_Data section:_
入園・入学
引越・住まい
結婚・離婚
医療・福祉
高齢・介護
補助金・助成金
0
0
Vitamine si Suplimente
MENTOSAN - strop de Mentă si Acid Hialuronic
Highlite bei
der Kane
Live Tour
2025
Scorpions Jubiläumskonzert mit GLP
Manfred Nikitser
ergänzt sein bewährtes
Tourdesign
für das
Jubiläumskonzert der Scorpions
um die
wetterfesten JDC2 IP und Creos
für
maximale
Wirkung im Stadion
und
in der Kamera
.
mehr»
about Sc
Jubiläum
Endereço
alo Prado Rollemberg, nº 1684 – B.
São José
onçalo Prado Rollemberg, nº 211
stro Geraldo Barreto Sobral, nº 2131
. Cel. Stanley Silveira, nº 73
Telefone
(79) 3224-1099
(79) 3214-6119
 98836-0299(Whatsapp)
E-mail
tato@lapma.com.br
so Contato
--
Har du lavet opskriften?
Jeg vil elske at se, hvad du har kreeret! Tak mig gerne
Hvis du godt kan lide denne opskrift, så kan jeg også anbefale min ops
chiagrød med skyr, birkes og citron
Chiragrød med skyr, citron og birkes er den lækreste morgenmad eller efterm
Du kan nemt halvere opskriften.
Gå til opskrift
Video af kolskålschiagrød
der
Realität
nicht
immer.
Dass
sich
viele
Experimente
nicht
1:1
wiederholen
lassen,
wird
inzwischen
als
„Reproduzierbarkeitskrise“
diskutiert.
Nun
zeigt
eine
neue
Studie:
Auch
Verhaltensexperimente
==
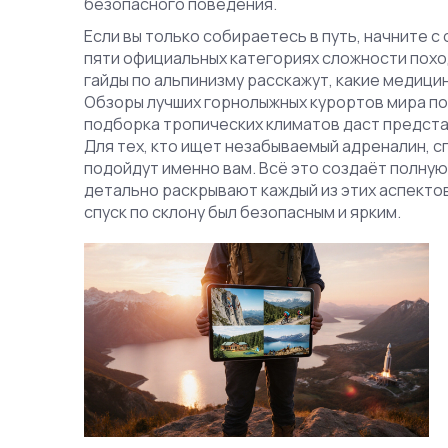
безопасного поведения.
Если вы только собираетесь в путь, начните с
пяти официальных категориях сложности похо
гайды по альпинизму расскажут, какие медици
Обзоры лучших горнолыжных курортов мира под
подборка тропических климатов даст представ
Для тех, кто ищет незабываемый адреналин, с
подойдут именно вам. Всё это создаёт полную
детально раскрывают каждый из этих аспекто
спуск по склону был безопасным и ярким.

_Assignment:_
Of the entries above, transcribe exactly those lines that fall between the line containing "Chiragrød med skyr, citron" and the line containing "Verhaltensexperimente", together with those two lines.

_Task solution:_
Chiragrød med skyr, citron og birkes er den lækreste morgenmad eller efterm
Du kan nemt halvere opskriften.
Gå til opskrift
Video af kolskålschiagrød
der
Realität
nicht
immer.
Dass
sich
viele
Experimente
nicht
1:1
wiederholen
lassen,
wird
inzwischen
als
„Reproduzierbarkeitskrise“
diskutiert.
Nun
zeigt
eine
neue
Studie:
Auch
Verhaltensexperimente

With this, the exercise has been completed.